Permutations with Repetition Formula

Question

Let us say we are trying to compute the unique permutations of the word:

$$PEPPER$$

We cannot compute this by relabeling:

$$P_1E_1P_2P_3E_2R$$

Because this would simply be $6!$ and does not take into account repetition. However, I have seen the formula: $$ \frac{6!}{3! 2!} $$ I.e take the total number of positions, and then divide by the product of factorials of repeated elements. My question is, why does this work? Could anyone supply a combinatorial argument?

Answer 1

There are $6!$ ways to arrange with repetition.
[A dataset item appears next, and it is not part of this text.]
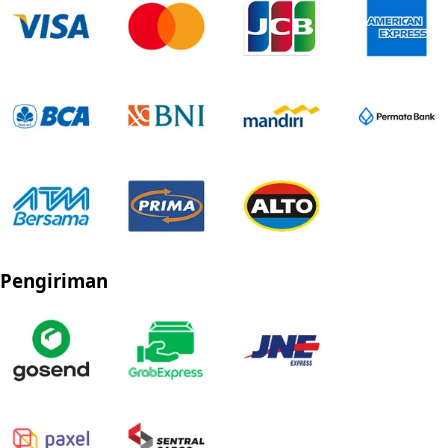
Pengiriman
There are $3!$ ways to arrange the $P$'s: since $P_1 \ E \ P_2 \ P_3 \ E \ R$ is the same as $P_1 \ E \ P_3 \ P_2 \ E \ R$ and so on.

Similarly, there are $2!$ ways to arrange the $E$'s, because $P \ E_1 \ P \ P \ E_2 \ R$ and $P \ E_2 \ P \ P \ E_1 \ R$ are the same.

There is only $1!$ way to arrange $R$, so the number of combinations is:

$$\frac{6!}{3! \ 2! \ 1!}$$

Answer 2

Since the word $PEPPER$ has six letters, we have six positions to fill. We can select which three are occupied by the three $P$s in $\binom{6}{3}$ ways. That leaves three positions to fill. We can choose which two of them are occupied by the two $E$s in $\binom{3}{2}$ ways. The remaining position must be occupied by the $R$. Hence, the number of distinguishable ways the letters of the word $PEPPER$ can be arranged is $$\binom{6}{3}\binom{3}{2}\binom{1}{1} = \frac{6!}{3!3!} \cdot \frac{3!}{2!1!} \cdot \frac{1!}{1!0!} = \frac{6!}{3!2!1!0!} = \frac{6!}{3!2!1!}$$ The factor of $3!$ in the denominator represents the number of ways the three $P$s could be permuted among themselves within a given arrangement of the letters of the word $PEPPER$ without producing an arrangement that is distinguishable from that arrangement. The factors of $2!$ and $1!$ play an analogous role for the two $E$s and one $R$ in an arrangement of the letters of the word $PEPPER$.

Answer 3

Right, with repetition there are $6!$ ways. To convert from "with repetition" to "without repetition", you need to remove the equivalents. For example, consider $P_1P_2P_3E_1E_2R$. Now you need to ignore other choices with the three letters $P$ in the first three positions. Overall, there are $3!$ choices with the first three letters $P$: $$\color{red}{P_1}\color{green}{P_2}\color{blue}{P_3}E_1E_2R \equiv \\ \color{red}{P_1}\color{blue}{P_3}\color{green}{P_2}E_1E_2R \equiv \\ \color{green}{P_2}\color{red}{P_1}\color{blue}{P_3}E_1E_2R \equiv \\ \color{green}{P_2}\color{blue}{P_3}\color{red}{P_1}E_1E_2R \equiv \\ \color{blue}{P_3}\color{red}{P_1}\color{green}{P_2}E_1E_2R \equiv \\ \color{blue}{P_3}\color{green}{P_2}\color{red}{P_1}E_1E_2R.\ \ $$
Hence, you must divide by $3!$. Similarly, for other letters.